Oliguria. Fever, excessive sweating, vomiting, diarrhea, low blood pressure accompanied by a lowering of the daily amount of urine - by oliguria. The latter is observed also at greater blood loss, in a stage of rise edema, ascites, pleural effusion, with far-reaching destructive process in both kidneys, such as tuberculosis, kidney stones.
Anuria. Complete cessation of receipt of urine in the bladder is called anuriei. There are three types of anuria: secretory, excretory and reflex.
Secretory anuria is called, for example, fall in blood pressure below 50 mm RT. Art. (shock, collapse). Spasm of the renal vessels, diffuse glomerulonephritis, heavy principally in the administration of sublimate, necrosis of renal epithelium through transfusions of blood incompatible, sepsis, extensive burns are the most common cause of secretory anurii.

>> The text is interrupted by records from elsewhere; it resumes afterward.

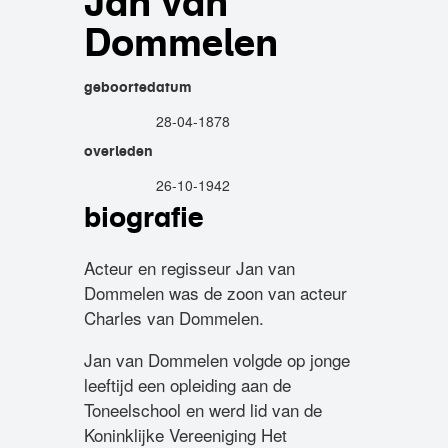
Jan van
Dommelen
geboortedatum
28-04-1878
overleden
26-10-1942
biografie
Acteur en regisseur Jan van
Dommelen was de zoon van acteur
Charles van Dommelen.
Jan van Dommelen volgde op jonge
leeftijd een opleiding aan de
Toneelschool en werd lid van de
Koninklijke Vereeniging Het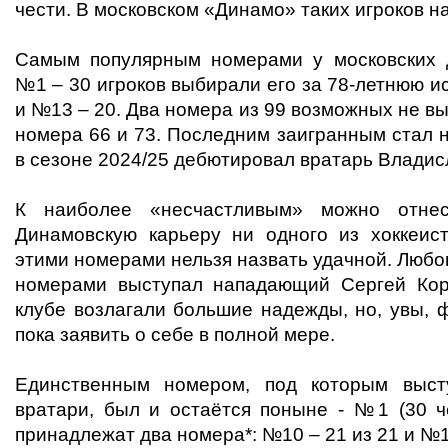
чести. В московском «Динамо» таких игроков н
Самым популярным номерами у московских 
№1 – 30 игроков выбирали его за 78-летнюю и
и №13 – 20. Два номера из 99 возможных не вы
номера 66 и 73. Последним заигранным стал 
в сезоне 2024/25 дебютировал вратарь Владис
К наиболее «несчастливым» можно от
Динамовскую карьеру ни одного из хоккеис
этими номерами нельзя назвать удачной. Любо
номерами выступал нападающий Сергей Коро
клубе возлагали большие надежды, но, увы, 
пока заявить о себе в полной мере.
Единственным номером, под которым выст
вратари, был и остаётся поныне - №1 (30 
принадлежат два номера*: №10 – 21 из 21 и №12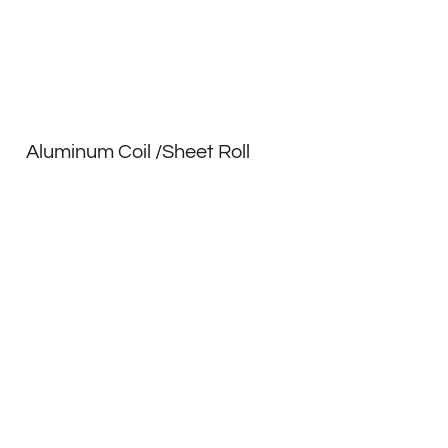
Aluminum Coil /Sheet Roll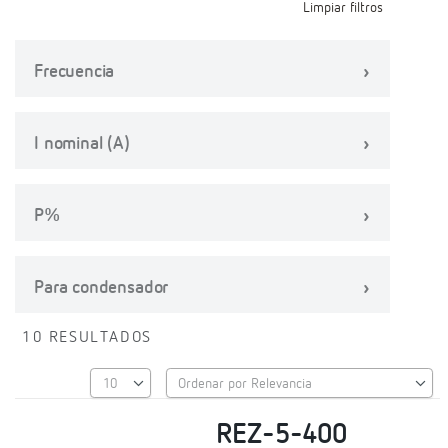
Limpiar filtros
Frecuencia
I nominal (A)
P%
Para condensador
10 RESULTADOS
REZ-5-400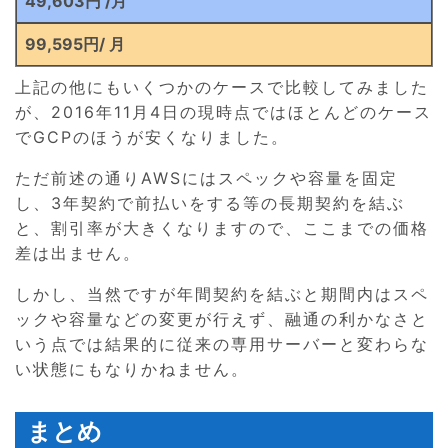
49,603円 /月
99,595円/ 月
上記の他にもいくつかのケースで比較してみました
が、2016年11月4日の現時点ではほとんどのケース
でGCPのほうが安くなりました。
ただ前述の通りAWSにはスペックや容量を固定
し、3年契約で前払いをする等の長期契約を結ぶ
と、割引率が大きくなりますので、ここまでの価格
差は出ません。
しかし、当然ですが年間契約を結ぶと期間内はスペ
ックや容量などの変更が行えず、融通の利かなさと
いう点では結果的に従来の専用サーバーと変わらな
い状態にもなりかねません。
まとめ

Excretory (obstructive) anuria is the result of mechanical obstacles to the flow of urine from the kidneys, such as obstruction of both ureters or ureter only kidney stones or sulfa salts. Last sometimes in large numbers precipitate urine and fill the tubules of the kidneys, pelvis, cups and ureter. Anuria in these cases is not only excretory, but secretion, as salt of sulfonamides, clogging of diverting the way, at the same time damage and kidney epithelium.

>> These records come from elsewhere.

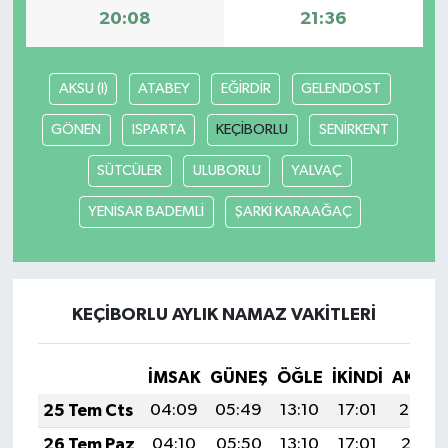
20:08
21:36
İlçeler
AKSU (I)
ATABEY
EĞİRDİR
GELENDOST
Köşe Yazıları
GÖNEN
ISPARTA
KEÇİBORLU
SENİRKENT
Kültür Sanat
SÜTCÜLER
ULUBORLU
YALVAÇ
Kütahya
YENİSAR BADEMLİ
ŞARKİ KARAAĞAÇ
Magazin
Otomobil
KEÇİBORLU AYLIK NAMAZ VAKITLERI
Pazarlar
İMSAK
GÜNEŞ
ÖĞLE
İKINDI
AKŞA
Politika
25 Tem Cts
04:09
05:49
13:10
17:01
20:22
26 Tem Paz
04:10
05:50
13:10
17:01
20:21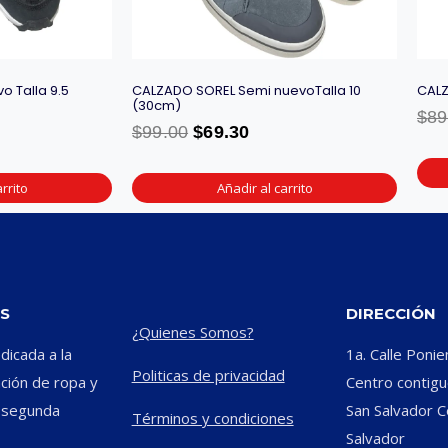
o Talla 9.5
CALZADO SOREL Semi nuevoTalla 10
CALZ
(30cm)
$
89
$
99.00
$
69.30
rrito
Añadir al carrito
S
DIRECCIÓN
¿Quienes Somos?
icada a la
1a. Calle Ponie
Politicas de privacidad
ación de ropa y
Centro contiguo
e segunda
San Salvador C
Términos y condiciones
Salvador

Excretory anuria may occur at the compression of the ureter tumor originating from the uterus, prostate or bladder.
Termination of functions of both kidneys sometimes observed after administration in the urethra burza, catheter or cauterizing substances, after surgical interventions - a reflex anuria. Very rare anuria due Reno-renal reflex, i.e. the termination of the functions of the kidneys due to blockage or compression of the ureter the other kidney.
Anuria is a life-threatening condition. In the first 4-5 days - in the so-called period of endurance increased excretion of nitrogen and other toxins is carried out by the stomach, intestines, liver, sweat glands. In the future, a period of uremic poisoning: a rapidly growing accumulation in the blood of nitrogenous substances, toxic compounds of potassium, chloride, sulphate, acid (uremic acidosis), and in 10-12 days after the occurrence of anuria, and sometimes later, the patients die from uremic coma. Extremely toxic compounds of potassium, which, if their concentration above 0,1% can cause paralysis of the heart and skeletal muscles.
Treatment excretory anuria is to eliminate its causes - the removal of stones, tumors, sulfa salts etc. Symptomatic measures include limitation of protein foods, intravenous or subcutaneous injection of fluids, not more than 1 liter per day, inside alkali - Borjomi mineral water, soda (5-8 g per day), drip enemas from alkaline solutions. In the early stages is applied perinephral novocaine blockade.
In the administration of sublimate, or other drugs mercury anuria called necrosis of renal epithelium. Necrosis is supported thrombosis of vessels feeding canals. To ensure anuria apply the peritoneal dialysis and artificial kidney (see Uremia).